L'ACCES représente 99 membres poursuivant des études aux cycles supérieurs en sociologie à l'Université Laval alors que le MESSUL représente 450 membres poursuivant des études de premier cycle en service social à l'Université Laval.

Plusieurs autres associations étudiantes, représentant près de 20 000 membres, ont aussi voté pour des mandats de grève à l'échelle de la province et attendent le signal pour les déclencher.

Fondée en décembre dernier, la Coalition large de l'ASSÉ (CLASSE) s'était donnée comme objectif d'atteindre le plancher de 20 000 étudiants et étudiantes pour déclencher une grève générale illimitée étudiante. L'objectif est de dénoncer la hausse des frais de scolarité.

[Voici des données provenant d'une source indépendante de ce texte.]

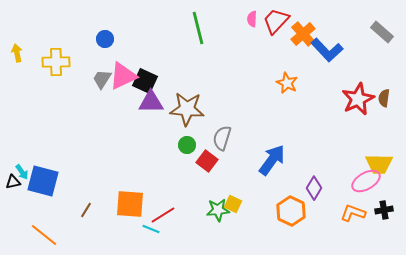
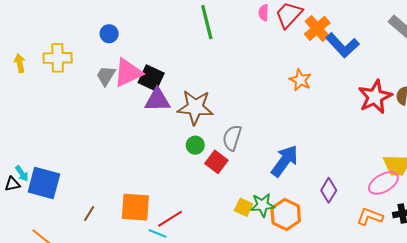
yellow arrow: (17, 53) -> (20, 63), moved
green star: (218, 210) -> (263, 205), moved
orange hexagon: (291, 211) -> (286, 215), moved

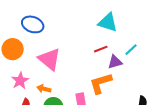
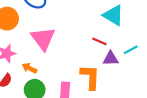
red line: (101, 49) -> (99, 41), turned 32
orange L-shape: (101, 83) -> (90, 77), turned 95

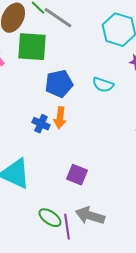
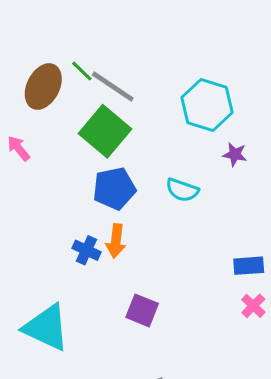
green square: (32, 47) -> (105, 131), moved, turned 36
purple square: (77, 175) -> (142, 310), moved

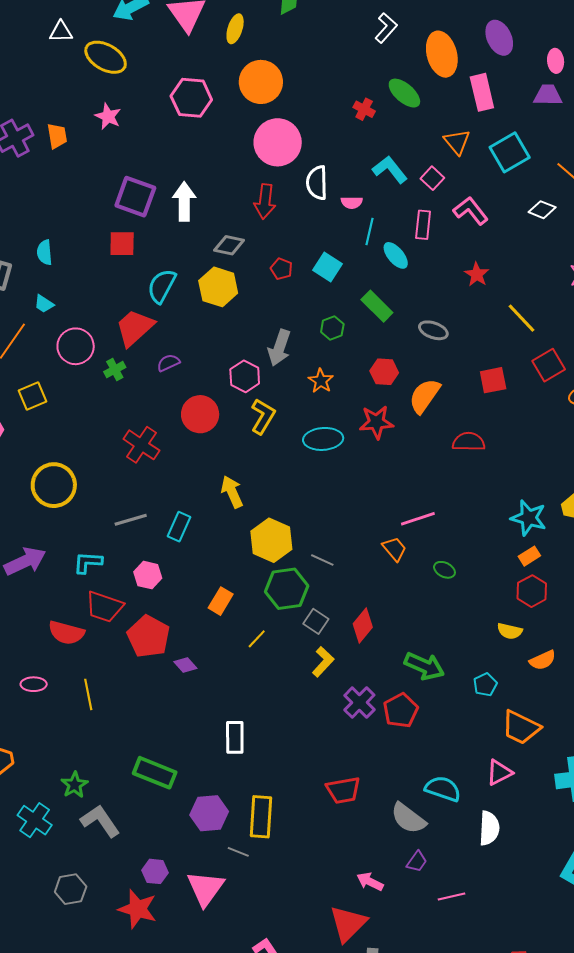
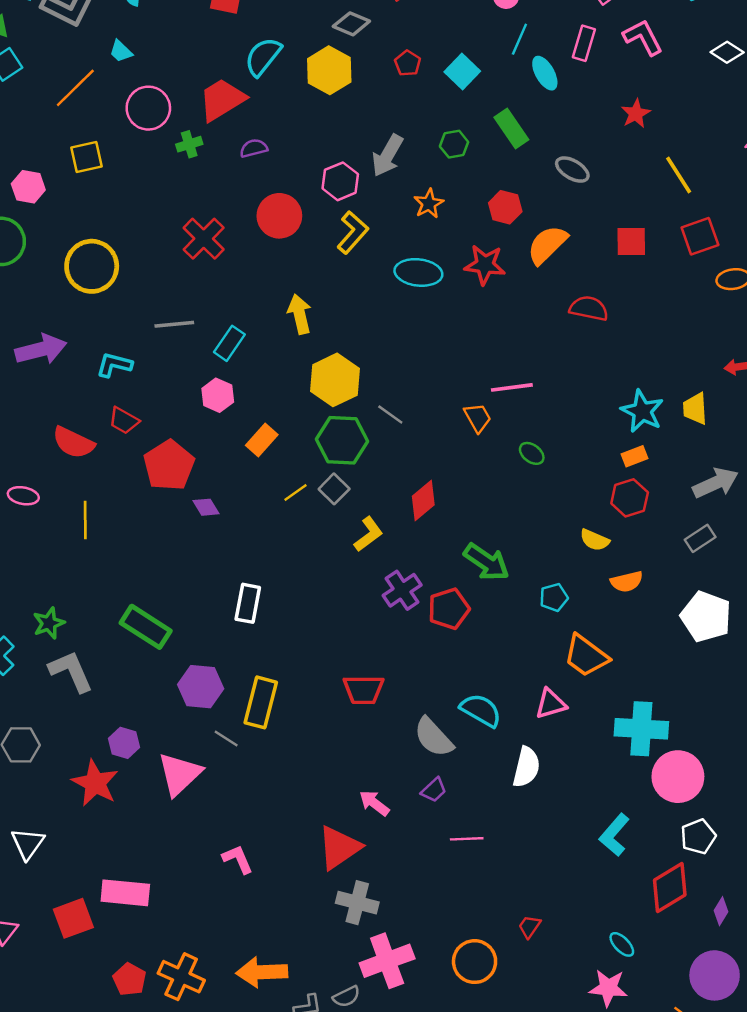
pink hexagon: (148, 575) -> (218, 395), moved
red trapezoid: (104, 607) -> (124, 421), size x0.7
gray square: (316, 621) -> (334, 489), moved

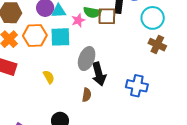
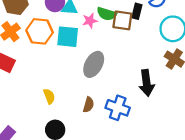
black arrow: (99, 74) -> (147, 83), moved
yellow semicircle: (49, 77) -> (49, 96), moved
blue cross: (137, 86) -> (118, 108), moved

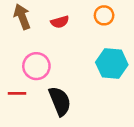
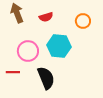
orange circle: (104, 15) -> (83, 21), moved
cyan hexagon: (112, 64) -> (59, 46), moved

Or, 18 associations étudiantes de cinq campus universitaires ont adopté des mandats de grève illimitée au cours des dernières semaines. Selon la coalition, près de 20 260 étudiants sont déjà pris position.

À l'UQAM, l'Association facultaire des étudiants en Arts (AFÉA) a convoqué lundi une assemblée générale au cours de laquelle l'atteinte du plancher sera constatée et la grève déclenchée le jour même. Il sera également de la définition des paramètres de la grève : fréquence de la reconduction et le maintien de certains cours.

L'association facultaire étudiante de science politique et droit (AFESPED) a convoqué également ses membres lundi et ils devront voter sur une proposition de déclenchement mardi.

De plus, la Coalition large de l'Association pour une Solidarité Syndicale Étudiante a convoqué mardi les représentants des médias pour annoncer la suite de son plan d'action.
D'autres votes auront lieu dès lundi et tout au long du mois de février pour empêcher la hausse graduelle des frais de scolarité de 325 $ par année, jusqu'à concurrence de 1625 $ sur cinq ans, adoptée par le gouvernement Charest.

La CLASSE dit représenter plus de 60 000 étudiants collégiaux et universitaires.
Par ailleurs, les membres de deux grandes fédérations étudiantes québécoises ont entériné en janvier dernier la possibilité de déclencher une grève générale.

Les étudiants de la Fédération étudiante collégiale du Québec (FECQ) et de la Fédération étudiante universitaire du Québec (FEUQ) ont aussi appelé les étudiants et leurs proches à une manifestation nationale le 22 mars prochain à Montréal.